George Felt (February 28, 1601 – ) was a 17th-century English emigrant to the New England Colonies. He is considered a founder of Charlestown, Massachusetts and is one of the three main early settlers of North Yarmouth, Massachusetts Bay Colony (now Yarmouth, Maine), along with John Cousins and William Royal.

Arrival in the Thirteen Colonies
George Felt arrived in Salem, Massachusetts, in Fall 1628, aboard the Ship Abigail with John Endecott, regarded as one of the Fathers of Anglo-Saxon White Puritan New England. Felt was born at Leighton Buzzard, Bedfordshire, England, and is considered the first of the Felt family in America. He went to Charlestown, Massachusetts, the following year where he helped form a government with thirty-three other colonists in 1633. He moved north to what was then North Yarmouth, Maine (now Yarmouth) in 1643. He purchased 300 acres of land at Broad Cove from John Phillips, a Welshman.

Felt later owned a lot at the foot of the northern end of Pleasant Street in Yarmouth, adjacent to Stony Brook, in an area that became known as Grantville.

In 1684, military officer and fellow Englishman Walter Gendall claimed to own all of Felt's two thousand acres in Casco Bay. He had purchased one hundred acres from him in 1680.

Personal life
Felt's family in Bedfordshire, England, went by the family name Felce. He called himself George Felch, however, when he moved to America. He began to be known as George Felt in his later years.

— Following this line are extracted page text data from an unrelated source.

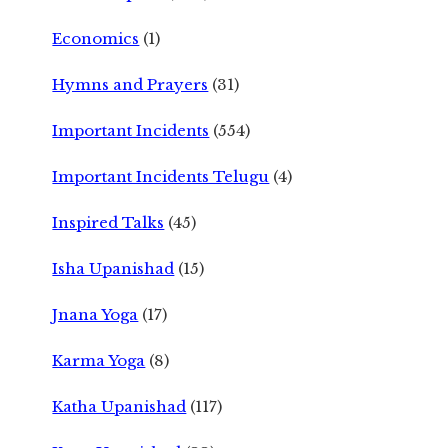
Economics
(1)
Hymns and Prayers
(31)
Important Incidents
(554)
Important Incidents Telugu
(4)
Inspired Talks
(45)
Isha Upanishad
(15)
Jnana Yoga
(17)
Karma Yoga
(8)
Katha Upanishad
(117)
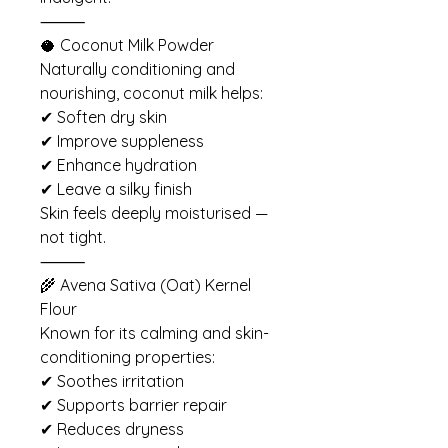
⸻
🥥 Coconut Milk Powder
Naturally conditioning and
nourishing, coconut milk helps:
✔ Soften dry skin
✔ Improve suppleness
✔ Enhance hydration
✔ Leave a silky finish
Skin feels deeply moisturised —
not tight.
⸻
🌾 Avena Sativa (Oat) Kernel
Flour
Known for its calming and skin-
conditioning properties:
✔ Soothes irritation
✔ Supports barrier repair
✔ Reduces dryness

In 1630, Felt married 29-year-old Elizabeth Wilkinson (1601–1694), with whom he had six children: Elizabeth (born ), George Jr. (1638–1676), Mary (1639–1725), Moses I (1641–1650), Aaron and Moses II (1651–1733).

Around 1649, the family moved back to Malden, Massachusetts, just as it was being incorporated into a city. They returned to Casco Bay in 1667, shortly after which Felt bought 2,000 more acres of land from Phillips.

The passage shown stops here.